Transient tachypnea of the newborn

Transient tachypnea of the newborn (TTN) is a medical term for a mild self-limited respiratory problem of babies that begins after birth and lasts about three days. Other terms for TTN are “wet lungs” or type 2 respiratory distress syndrome. “Transient” means means temporary or it doesn’t last long, usually, less than 24 hours. “Tachypnea” means to breathe quickly or fast breathing rate.

Some newborns have very fast or labored breathing in the first few hours of life because of a lung condition called transient tachypnea of the newborn (TTN). About 1 to 2 percent of all newborns develop TTN 1. Although premature babies can have TTN, most babies with this problem are full-term. The incidence of transient tachypnea of the newborn is inversely proportional to gestation age and affects approximately 10% of infants delivered between 33 and 34 weeks, approximately 5% between 35 and 36 weeks, and less than 1% in term infants 2.

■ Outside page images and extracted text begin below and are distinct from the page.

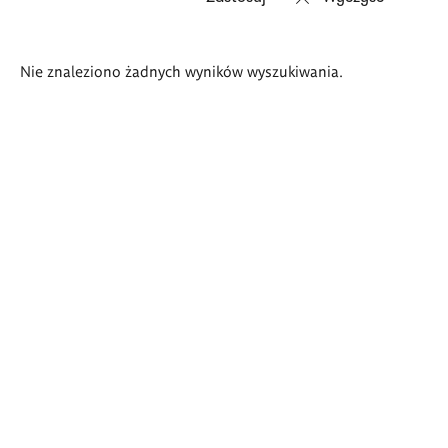
Wyniki
Nie znaleziono żadnych wyników wyszukiwania.
wyszukiwania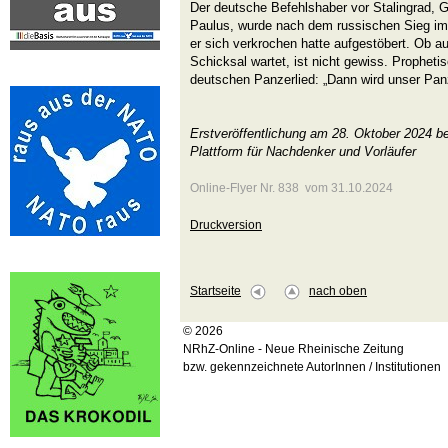
Der deutsche Befehlshaber vor Stalingrad, G
Paulus, wurde nach dem russischen Sieg im
er sich verkrochen hatte aufgestöbert. Ob au
Schicksal wartet, ist nicht gewiss. Propheti
deutschen Panzerlied: „Dann wird unser Pan
Erstveröffentlichung am 28. Oktober 2024 b
Plattform für Nachdenker und Vorläufer
Online-Flyer Nr. 838 vom 31.10.2024
Druckversion
Startseite
nach oben
© 2026
NRhZ-Online - Neue Rheinische Zeitung
bzw. gekennzeichnete AutorInnen / Institutionen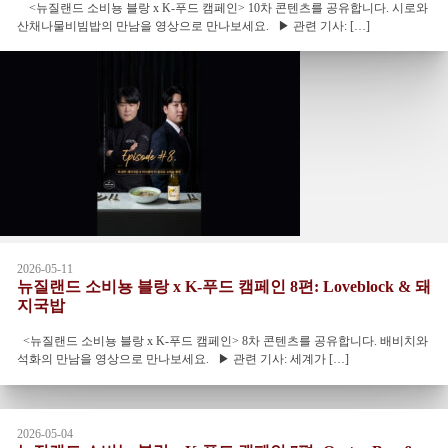
<뉴질랜드 소비뇽 블랑 x K-푸드 캠페인> 10차 콘텐츠를 공유합니다. 시로와
산채나물비빔밥의 만남을 영상으로 만나보세요. ▶ 관련 기사: […]
2026-05-11
뉴질랜드 소비뇽 블랑 x K-푸드 캠페인 8편: Loveblock & 돼
지국밥
<뉴질랜드 소비뇽 블랑 x K-푸드 캠페인> 8차 콘텐츠를 공유합니다. 배비치와
석화의 만남을 영상으로 만나보세요. ▶ 관련 기사: 세계가 […]
2026-05-04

Transient tachypnea of the newborn may be more likely to develop in babies delivered by cesarean section because the fluid in the lungs doesn’t get squeezed out as in a vaginal birth.

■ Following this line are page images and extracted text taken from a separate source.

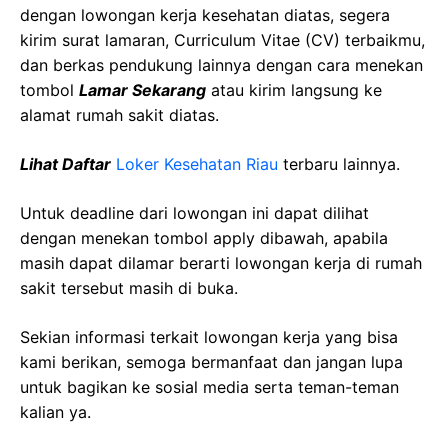
dengan lowongan kerja kesehatan diatas, segera
kirim surat lamaran, Curriculum Vitae (CV) terbaikmu,
dan berkas pendukung lainnya dengan cara menekan
tombol
Lamar Sekarang
atau kirim langsung ke
alamat rumah sakit diatas.
Lihat Daftar
Loker Kesehatan Riau
terbaru lainnya.
Untuk deadline dari lowongan ini dapat dilihat
dengan menekan tombol apply dibawah, apabila
masih dapat dilamar berarti lowongan kerja di rumah
sakit tersebut masih di buka.
Sekian informasi terkait lowongan kerja yang bisa
kami berikan, semoga bermanfaat dan jangan lupa
untuk bagikan ke sosial media serta teman-teman
kalian ya.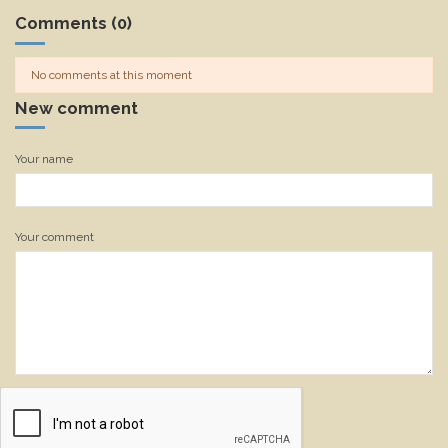
Comments (0)
No comments at this moment
New comment
Your name
Your comment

Babies with transient tachypnea are closely watched in the hospital, and some might need extra oxygen for a few days. Most babies make a full recovery. TTN usually does not have any lasting effects on a child’s growth or development.

TTN usually goes away by the time a baby is 3 days old. Until that happens, doctors can help the baby get enough oxygen and nutrition if he or she needs it. Treatments might include:

  • Extra oxygen
  • An intravenous (IV) feeding tube
  • Antibiotics
When should your baby see the doctor?

Babies with transient tachypnea of the newborn usually recover fully. See your doctor right away if your baby:

  • has trouble breathing
  • breathes rapidly
  • is not feeding well
  • has skin that looks blue around the mouth

Transient tachypnea of the newborn causes

It is thought that slow absorption of the fluid in the fetal lungs causes TTN 3. This extra fluid in their lungs makes taking in oxygen harder and your baby breathes faster to compensate.

Before birth, a developing fetus does not use the lungs to breathe — all oxygen comes from the blood vessels of the placenta. During this time, the baby’s lungs are filled with fluid.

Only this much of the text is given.